DIRECTIONS FOR THIS TASK
Search the material below for the string "arrow" and copy each line where it appears.

RECORDS FOR THIS TASK
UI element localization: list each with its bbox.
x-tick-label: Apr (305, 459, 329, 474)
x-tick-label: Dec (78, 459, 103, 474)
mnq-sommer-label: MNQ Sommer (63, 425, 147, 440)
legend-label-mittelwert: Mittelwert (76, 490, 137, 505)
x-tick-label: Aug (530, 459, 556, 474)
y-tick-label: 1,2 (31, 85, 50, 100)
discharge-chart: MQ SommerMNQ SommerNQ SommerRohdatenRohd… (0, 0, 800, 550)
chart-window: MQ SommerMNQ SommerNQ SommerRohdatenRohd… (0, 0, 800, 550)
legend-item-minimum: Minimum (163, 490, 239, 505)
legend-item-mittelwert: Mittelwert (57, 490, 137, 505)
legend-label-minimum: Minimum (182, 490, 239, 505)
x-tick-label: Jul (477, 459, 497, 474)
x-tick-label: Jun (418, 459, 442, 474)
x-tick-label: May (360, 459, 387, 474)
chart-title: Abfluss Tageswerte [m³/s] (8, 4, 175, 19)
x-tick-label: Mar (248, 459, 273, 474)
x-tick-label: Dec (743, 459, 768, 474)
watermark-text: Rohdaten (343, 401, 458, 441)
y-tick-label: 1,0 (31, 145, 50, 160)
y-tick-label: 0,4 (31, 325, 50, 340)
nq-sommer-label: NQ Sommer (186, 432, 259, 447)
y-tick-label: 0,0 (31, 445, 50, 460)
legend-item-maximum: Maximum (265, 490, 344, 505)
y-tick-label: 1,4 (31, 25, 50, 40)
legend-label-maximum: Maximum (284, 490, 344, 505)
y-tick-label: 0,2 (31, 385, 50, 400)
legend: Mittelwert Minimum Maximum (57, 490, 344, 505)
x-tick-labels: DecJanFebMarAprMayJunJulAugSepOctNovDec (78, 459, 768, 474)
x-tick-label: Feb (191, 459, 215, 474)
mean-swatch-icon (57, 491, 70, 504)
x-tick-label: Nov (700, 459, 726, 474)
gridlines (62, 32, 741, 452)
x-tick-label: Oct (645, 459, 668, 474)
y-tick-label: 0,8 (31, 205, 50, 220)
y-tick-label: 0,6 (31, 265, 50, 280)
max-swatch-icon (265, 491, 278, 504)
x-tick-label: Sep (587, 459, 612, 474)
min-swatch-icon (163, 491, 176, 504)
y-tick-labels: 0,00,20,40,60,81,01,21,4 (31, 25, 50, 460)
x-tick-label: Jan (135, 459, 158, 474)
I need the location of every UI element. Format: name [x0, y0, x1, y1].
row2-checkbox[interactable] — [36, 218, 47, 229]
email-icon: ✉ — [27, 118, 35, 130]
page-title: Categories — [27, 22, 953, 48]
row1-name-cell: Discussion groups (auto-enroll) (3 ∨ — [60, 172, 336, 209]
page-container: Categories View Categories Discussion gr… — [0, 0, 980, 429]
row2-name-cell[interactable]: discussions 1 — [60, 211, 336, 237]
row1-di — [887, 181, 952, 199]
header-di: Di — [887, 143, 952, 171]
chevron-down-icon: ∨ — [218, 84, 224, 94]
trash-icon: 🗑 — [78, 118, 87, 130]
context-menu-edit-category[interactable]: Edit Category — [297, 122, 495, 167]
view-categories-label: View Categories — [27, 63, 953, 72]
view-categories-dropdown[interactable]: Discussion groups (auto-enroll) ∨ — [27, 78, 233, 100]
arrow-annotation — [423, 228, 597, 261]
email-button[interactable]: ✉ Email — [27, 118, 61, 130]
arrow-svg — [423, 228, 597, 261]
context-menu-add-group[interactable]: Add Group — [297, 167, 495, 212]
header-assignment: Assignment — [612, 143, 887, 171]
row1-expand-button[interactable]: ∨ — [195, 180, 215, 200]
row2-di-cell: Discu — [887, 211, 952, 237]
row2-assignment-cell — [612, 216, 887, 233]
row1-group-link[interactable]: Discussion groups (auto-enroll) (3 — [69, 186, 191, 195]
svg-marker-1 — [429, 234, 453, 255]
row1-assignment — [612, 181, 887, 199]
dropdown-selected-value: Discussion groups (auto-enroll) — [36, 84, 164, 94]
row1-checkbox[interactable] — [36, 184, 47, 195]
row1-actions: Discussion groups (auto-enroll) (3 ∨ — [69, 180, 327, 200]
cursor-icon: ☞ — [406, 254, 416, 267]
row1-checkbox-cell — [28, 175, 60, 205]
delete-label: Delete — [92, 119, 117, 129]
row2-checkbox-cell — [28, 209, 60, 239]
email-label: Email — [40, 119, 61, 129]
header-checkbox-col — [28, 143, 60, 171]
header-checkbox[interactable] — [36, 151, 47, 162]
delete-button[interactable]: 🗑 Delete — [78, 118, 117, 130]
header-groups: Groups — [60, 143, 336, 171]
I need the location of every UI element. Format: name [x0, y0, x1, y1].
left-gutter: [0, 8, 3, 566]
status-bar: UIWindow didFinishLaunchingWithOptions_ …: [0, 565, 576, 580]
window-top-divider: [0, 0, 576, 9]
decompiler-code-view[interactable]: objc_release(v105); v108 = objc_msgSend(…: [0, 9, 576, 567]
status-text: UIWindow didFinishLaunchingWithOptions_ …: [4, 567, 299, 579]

WRITTEN REPLY
arrow-annotation — [423, 228, 597, 261]
arrow-svg — [423, 228, 597, 261]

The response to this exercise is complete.